Deep Learning and Human Evolution
By Ramisa Rifa
The evolution and the origins of humans has been studied for centuries. Archaeological digs, ground penetrating radar, and the careful study of any and all DNA that scientists can salvage from the wreckages of our ancestors, has been used to build a portrait of the human experience, down to its very roots. However, as our understanding of modern and prehistoric DNA deepened, gaps in the evolution of humans were revealed. Ghost ancestors and sub-species were discovered with the help of AI technologies, and their DNA is still preserved in us today.
Neanderthals (Homo neanderthalensis) and Denisovans (Denisova hominins) are both extinct subspecies of archaic humans. Evidence suggests that anatomically modern humans interbred with them multiple times as they traveled in and out of Africa. As such, modern Africans have much less Neanderthal DNA compared to European and Asian populations, 0.5% and 1.7% to 1.8% respectively. Denisovan DNA makes up 4 to 6% of melanesian DNA, and is present in lower percentages in Southeast Asian and Pacific Islander populations. This means that a certain percentage of highly variable DNA, single poly-nucleotide polymorphism (SNP), can be from Neanderthals or Denisovans. These SNP’s are evidence of interbreeding, also called introgressions, that occurred in the past.

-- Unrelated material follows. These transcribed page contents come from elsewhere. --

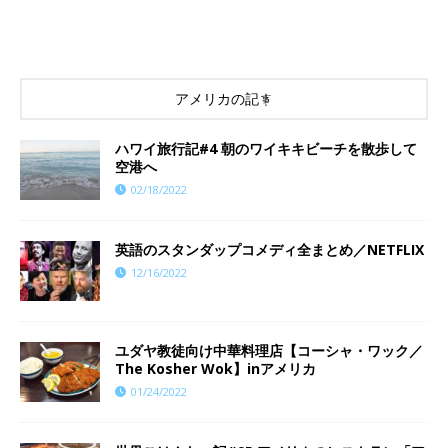
アメリカの記事
ハワイ旅行記#4 朝のワイキキビーチを散歩して
空港へ
02/18/2022
英語のスタンダップコメディ全まとめ／NETFLIX
12/16/2022
ユダヤ教徒向け中華料理店【コーシャ・ワック／
The Kosher Wok】inアメリカ
01/24/2022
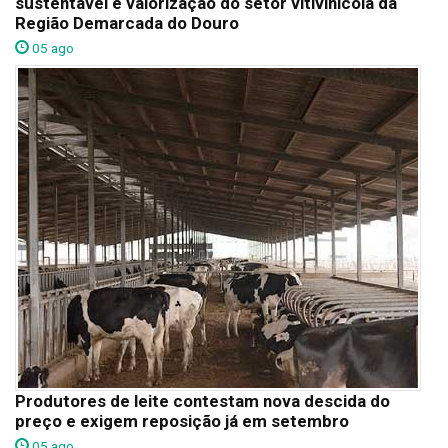
sustentável e valorização do setor vitivinícola da
Região Demarcada do Douro
05 ago
Produtores de leite contestam nova descida do
preço e exigem reposição já em setembro
05 ago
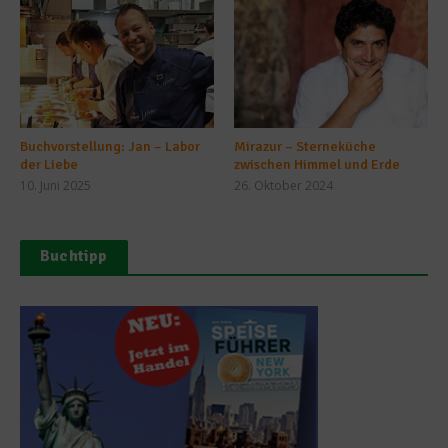
Buchvorstellung: Jan – Labor
Mirazur – Sterneküche
der Liebe
zwischen Himmel und Erde
10. Juni 2025
26. Oktober 2024
Buchtipp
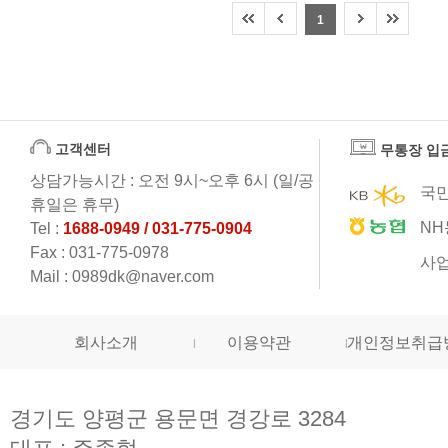
1
고객센터
무통장 입
상담가능시간 : 오전 9시~오후 6시 (일/공
국민
휴일은 휴무)
NH
Tel :
1688-0949 / 031-775-0904
Fax : 031-775-0978
사업
Mail : 0989dk@naver.com
회사소개
이용약관
개인정보취급
경기도 양평군 용문면 경강로 3284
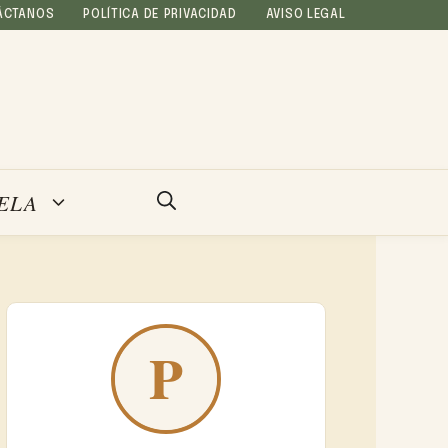
ÁCTANOS
POLÍTICA DE PRIVACIDAD
AVISO LEGAL
ELA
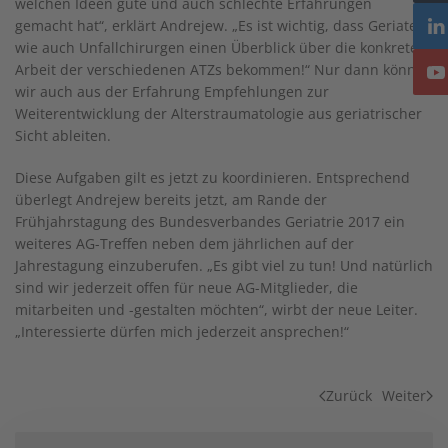
welchen Ideen gute und auch schlechte Erfahrungen
gemacht hat“, erklärt Andrejew. „Es ist wichtig, dass Geriater
wie auch Unfallchirurgen einen Überblick über die konkrete
Arbeit der verschiedenen ATZs bekommen!“ Nur dann können
wir auch aus der Erfahrung Empfehlungen zur
Weiterentwicklung der Alterstraumatologie aus geriatrischer
Sicht ableiten.
Diese Aufgaben gilt es jetzt zu koordinieren. Entsprechend
überlegt Andrejew bereits jetzt, am Rande der
Frühjahrstagung des Bundesverbandes Geriatrie 2017 ein
weiteres AG-Treffen neben dem jährlichen auf der
Jahrestagung einzuberufen. „Es gibt viel zu tun! Und natürlich
sind wir jederzeit offen für neue AG-Mitglieder, die
mitarbeiten und -gestalten möchten“, wirbt der neue Leiter.
„Interessierte dürfen mich jederzeit ansprechen!“
Zurück
Weiter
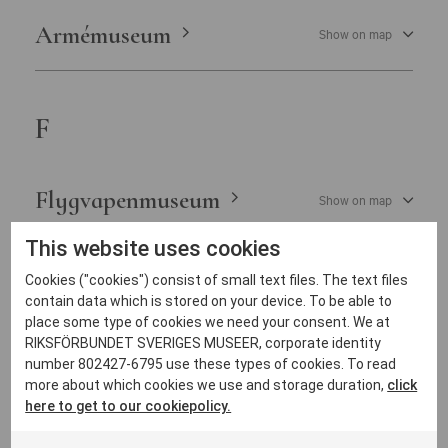
Östergötlands museum
Armémuseum
Show on map
F
Flygvapenmuseum
Show on map
This website uses cookies
Cookies ("cookies") consist of small text files. The text files
Fredriksdals museer och
Show on
contain data which is stored on your device. To be able to
trädgårdar
map
place some type of cookies we need your consent. We at
RIKSFÖRBUNDET SVERIGES MUSEER, corporate identity
number 802427-6795 use these types of cookies. To read
more about which cookies we use and storage duration,
click
J
here to get to our cookiepolicy.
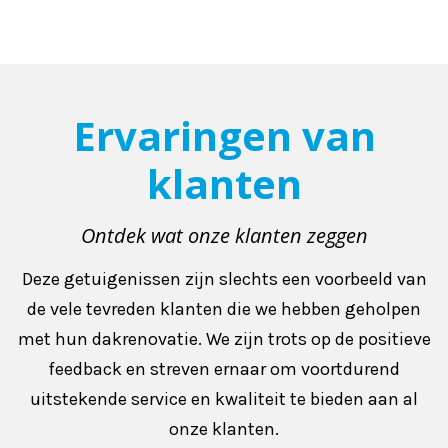
Ervaringen van
klanten
Ontdek wat onze klanten zeggen
Deze getuigenissen zijn slechts een voorbeeld van
de vele tevreden klanten die we hebben geholpen
met hun dakrenovatie. We zijn trots op de positieve
feedback en streven ernaar om voortdurend
uitstekende service en kwaliteit te bieden aan al
onze klanten.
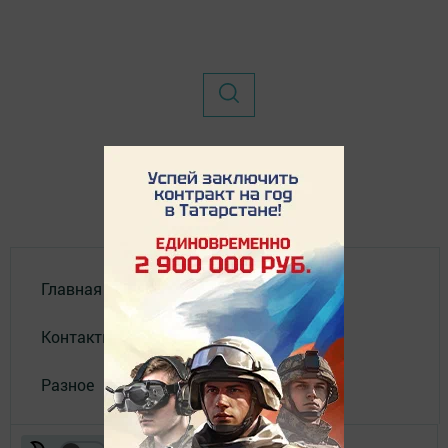
Главная
Контакты
Разное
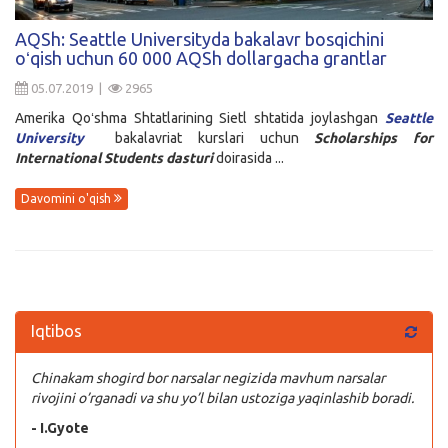
Kirish
AQSh: Seattle Universityda bakalavr bosqichini
oʻqish uchun 60 000 AQSh dollargacha grantlar
05.07.2019 |
2965
Amerika Qoʻshma Shtatlarining Sietl shtatida joylashgan
Seattle
University
bakalavriat kurslari uchun
Scholarships for
International Students
dasturi
doirasida ...
Davomini o'qish
Iqtibos
Chinakam shogird bor narsalar negizida mavhum narsalar
rivojini o’rganadi va shu yo’l bilan ustoziga yaqinlashib boradi.
- I.Gyote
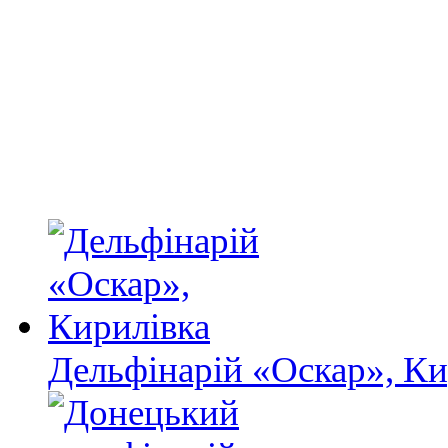
Дельфінарій «Оскар», Ки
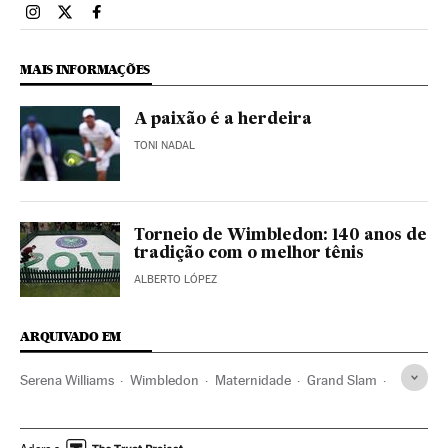
Esportes El País Brasil en Instagram
Esportes El País Brasil en Twitter
Esportes El País Brasil en Facebook
MAIS INFORMAÇÕES
A paixão é a herdeira
TONI NADAL
Torneio de Wimbledon: 140 anos de
tradição com o melhor tênis
ALBERTO LÓPEZ
ARQUIVADO EM
Serena Williams
Wimbledon
Maternidade
Grand Slam
Tênis
Esportes
Verne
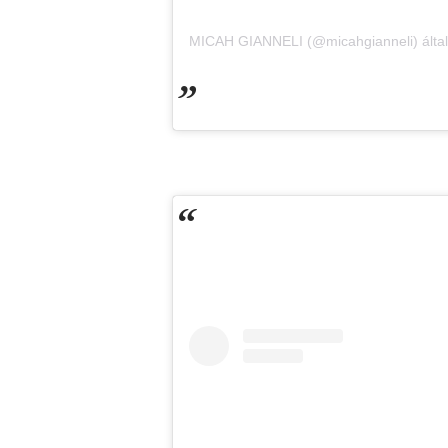
MICAH GIANNELI (@micahgianneli) álta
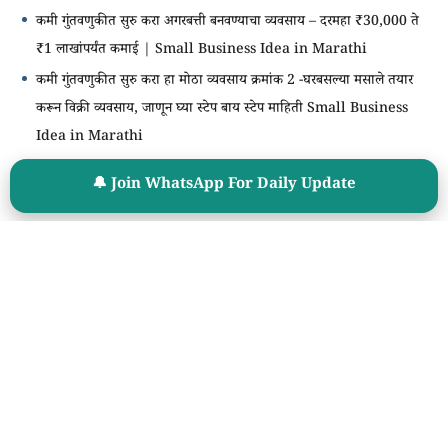
कमी गुंतवणुकीत सुरु करा अगरबत्ती बनवण्याचा व्यवसाय – दरमहा ₹30,000 ते
₹1 लाखांपर्यंत कमाई | Small Business Idea in Marathi
कमी गुंतवणुकीत सुरु करा हा मोठा व्यवसाय क्रमांक 2 -घरबसल्या मसाले तयार
करून विक्री व्यवसाय, जाणून घ्या स्टेप बाय स्टेप माहिती Small Business
Idea in Marathi
🔔 Join WhatsApp For Daily Update
खाजगी कंपन्यातील भरती
Business Growth Executive पदाकरिता Vacancy | पगार 10,000
+ Intensive
Instagram वरून Income करण्याची संधी | Instagram Creator
Partner Program
तुमच्या जिल्ह्यात, तालुक्यात, गावात Field वर काम करून मिळावा 12,500 to
25,000 Per Month
तुमच्या जिल्ह्यात, तालुक्यात, गावात Field वर काम करून मिळावा 12,500 to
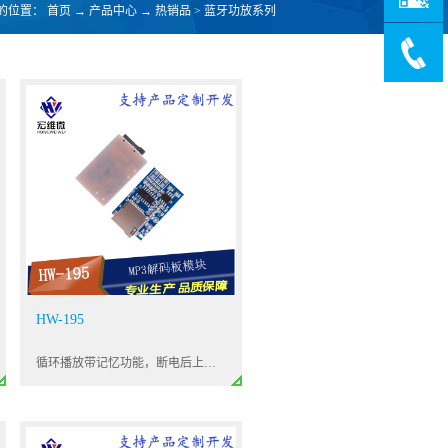
的位置：
首页
→
产品中心
→
热销品
>
蓝牙功放系列
HW-195
循环播放带记忆功能，断电后上电继续从上次播放的曲目重新播放。播放带LED指示灯显示。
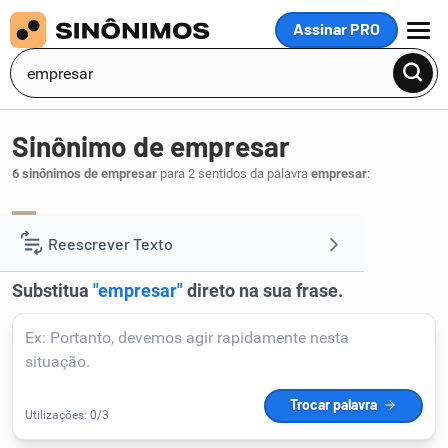
Assinar PRO
MENU
Sinônimo de empresar
6 sinônimos de empresar
para 2 sentidos da palavra
empresar
:
represar
reter
deter
,
,
.
1
Reescrever Texto
Resumir Texto
Corrigir Texto
Detector de IA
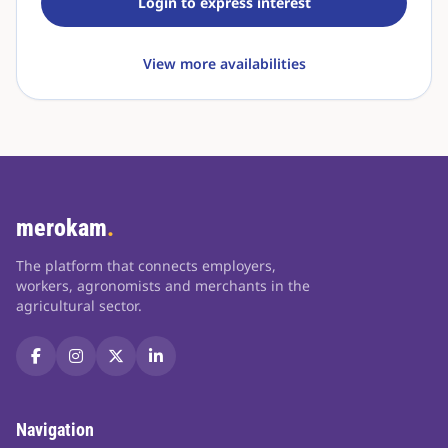
Login to express interest
View more availabilities
merokam
.
The platform that connects employers,
workers, agronomists and merchants in the
agricultural sector.
Navigation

Scientists compared the chromosomes of two humans, and found more differences than one would expect in the DNA of individuals from the same species. The Neanderthal genome was sequenced in 2010 and later the Denisovan genome, which resulted in the discovery that these divergences were fragments of DNA that came from said ancestors. In their study, published in Nature Communications, Bertranpetit et al, found these introgressions and identified whether they came from Neanderthals or Denisovans, canceled out those fragments, and studied the remaining DNA. They discovered that something about the DNA was still highly divergent. When the body of a teenage girl was found in Siberia’s Denisova cave, it was determined that she was the hybrid of a Neanderthal mother and a Denisovan father. This hybrid species was exactly what scientists hypothesized that could be the originator of this ghost DNA. They attempted to find all these divergences and analyze the genetic combinations that could have produced them, with the help of deep learning algorithms.
Deep learning (DL) is a type of artificial neural network that is designed to work the way a mammalian brain would. These algorithms are able to “learn,” using patterns it detects in large swaths of data to find information or perform tasks. The statistical model of Approximate Bayesian Computation (ABC) which is commonly used in population genetics, was useful in its flexibility and ability to be used with estimated parameters in situations where there are infinite numbers of possible operations and models. ABC was paired with DL to identify single nucleotide polymorphisms in the distribution of allele frequencies across the population of ancient and modern DNA. The deep learning algorithm was able to compress this data and obtain patterns that distinguish among proposed models and specified values for parameters of demographic interest. The ABC-DL algorithm successfully differentiated among eight introgression models and suggested a third major introgression event happened that was mutual to both Asian and Oceania populations, along with the first introgression with neanderthals in the major out-of-Africa event of anatomically modern humans and the Denisovan introgression with Oceania populations.
In short, the researchers used the non-linear nature of ABC-DL algorithms to test eight of the most plausible models of human evolution. The algorithm simulated how human DNA and demographics may have evolved, accounting for the nature and structure of DNA, as well as the complex patterns of migration throughout Afro-Eurasia. Over weeks of computation, the researchers test how well each model reaches the contemporary human genetic composition. The most data-backed models supported that a ghost ancestor had introgressed with anatomically modern humans in Asia, called Xe. Data suggests that the Xe lineage had its own long, independent revolutionary history, and that it was either a sister lineage of Denisovans or was closely related to both Neanderthals and Denisovans, with more similarities to Denisovans.
Much is still not known about Xe, and the many other ghost ancestors that were likely to have contributed to our genomes, but the discovery of their presence is major for understanding the complexities of early human societies and human evolution as a whole. The importance of understanding our genetics fully is crucial to our society as a whole, whether in curing disease or for the sake of history. To understand human evolution is to connect with ourselves and our ancestors on a deeper level, to learn and grow from them.